== Brief ==
Your task is to count the lines of the entries below that include the word "Anmeldeformular" and to give only the resulting number.

== Records shown ==
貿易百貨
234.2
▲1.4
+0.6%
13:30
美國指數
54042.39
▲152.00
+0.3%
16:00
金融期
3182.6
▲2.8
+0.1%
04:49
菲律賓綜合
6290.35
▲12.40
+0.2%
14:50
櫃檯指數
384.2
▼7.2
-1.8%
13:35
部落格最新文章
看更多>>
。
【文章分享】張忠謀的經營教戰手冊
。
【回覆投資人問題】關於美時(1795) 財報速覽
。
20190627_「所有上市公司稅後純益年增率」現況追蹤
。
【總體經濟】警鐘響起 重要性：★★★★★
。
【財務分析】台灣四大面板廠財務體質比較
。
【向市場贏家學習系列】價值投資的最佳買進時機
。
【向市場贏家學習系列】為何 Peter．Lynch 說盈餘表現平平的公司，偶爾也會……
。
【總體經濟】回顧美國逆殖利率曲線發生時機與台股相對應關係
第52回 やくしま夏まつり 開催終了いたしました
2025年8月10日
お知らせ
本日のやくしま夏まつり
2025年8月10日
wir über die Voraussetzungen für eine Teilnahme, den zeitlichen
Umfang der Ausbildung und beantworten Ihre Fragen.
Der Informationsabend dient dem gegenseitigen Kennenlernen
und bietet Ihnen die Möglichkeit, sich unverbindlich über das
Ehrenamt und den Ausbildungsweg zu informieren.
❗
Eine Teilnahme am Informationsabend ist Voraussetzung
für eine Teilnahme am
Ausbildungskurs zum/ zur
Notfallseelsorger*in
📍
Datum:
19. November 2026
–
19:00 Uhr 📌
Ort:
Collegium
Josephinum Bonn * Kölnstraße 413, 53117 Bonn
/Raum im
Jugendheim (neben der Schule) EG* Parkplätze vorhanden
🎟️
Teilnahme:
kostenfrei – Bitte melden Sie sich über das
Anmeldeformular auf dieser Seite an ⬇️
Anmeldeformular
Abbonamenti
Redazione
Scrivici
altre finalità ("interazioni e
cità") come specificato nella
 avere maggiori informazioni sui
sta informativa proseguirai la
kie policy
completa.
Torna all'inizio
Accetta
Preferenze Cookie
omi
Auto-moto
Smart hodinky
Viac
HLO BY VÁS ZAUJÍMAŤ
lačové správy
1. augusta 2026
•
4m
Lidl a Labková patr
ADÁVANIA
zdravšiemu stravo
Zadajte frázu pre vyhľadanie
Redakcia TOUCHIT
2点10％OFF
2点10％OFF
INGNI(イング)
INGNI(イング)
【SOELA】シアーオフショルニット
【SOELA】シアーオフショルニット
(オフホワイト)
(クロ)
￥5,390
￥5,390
...
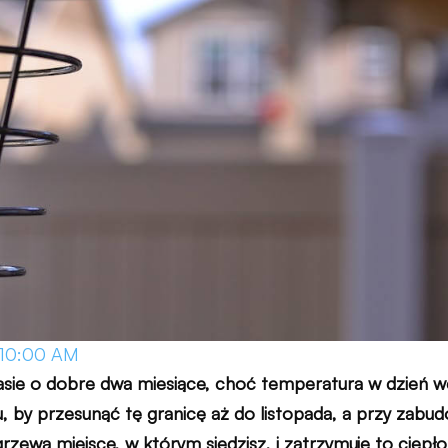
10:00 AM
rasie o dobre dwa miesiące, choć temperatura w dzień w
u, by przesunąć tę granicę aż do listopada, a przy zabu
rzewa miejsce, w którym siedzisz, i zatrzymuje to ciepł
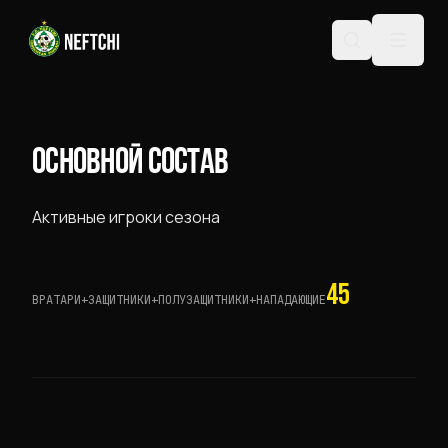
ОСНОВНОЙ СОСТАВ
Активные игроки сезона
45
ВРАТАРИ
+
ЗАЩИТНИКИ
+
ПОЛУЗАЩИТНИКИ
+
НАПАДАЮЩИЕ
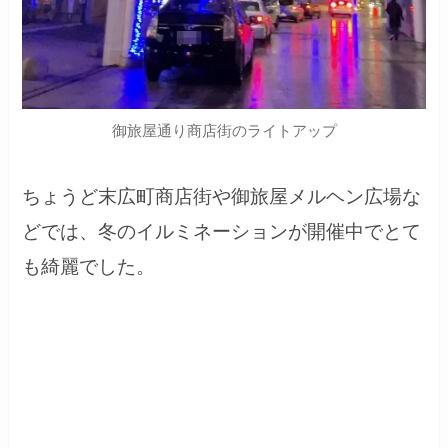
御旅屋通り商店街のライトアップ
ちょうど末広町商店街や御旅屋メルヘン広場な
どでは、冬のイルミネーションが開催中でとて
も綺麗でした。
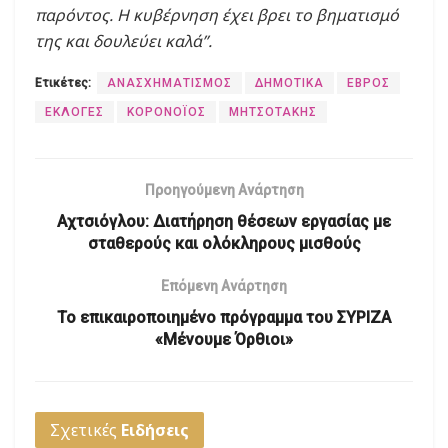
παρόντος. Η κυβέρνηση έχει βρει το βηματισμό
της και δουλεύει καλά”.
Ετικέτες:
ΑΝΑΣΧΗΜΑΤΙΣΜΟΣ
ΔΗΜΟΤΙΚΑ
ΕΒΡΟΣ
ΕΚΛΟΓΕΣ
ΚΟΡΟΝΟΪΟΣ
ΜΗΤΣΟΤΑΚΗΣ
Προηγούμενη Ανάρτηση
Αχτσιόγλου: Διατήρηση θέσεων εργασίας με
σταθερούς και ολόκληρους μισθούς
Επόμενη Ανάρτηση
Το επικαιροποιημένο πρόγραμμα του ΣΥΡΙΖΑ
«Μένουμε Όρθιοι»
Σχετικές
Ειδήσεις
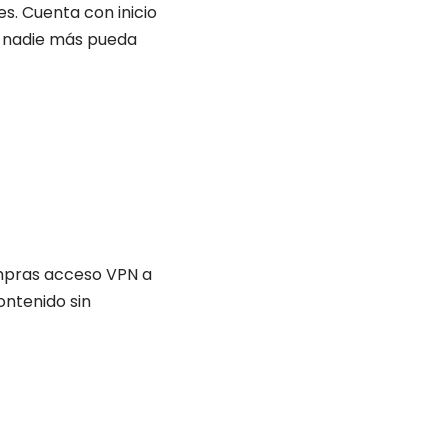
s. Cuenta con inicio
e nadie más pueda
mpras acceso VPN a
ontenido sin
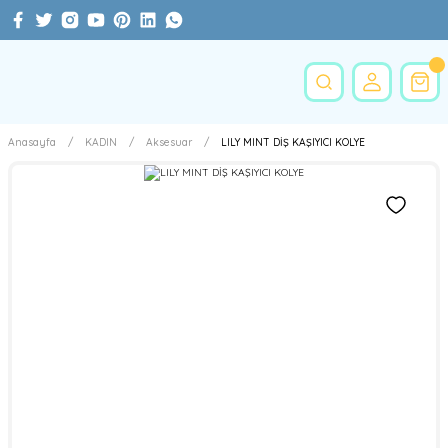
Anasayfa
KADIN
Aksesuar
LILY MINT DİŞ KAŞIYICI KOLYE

== Exercise response ==
2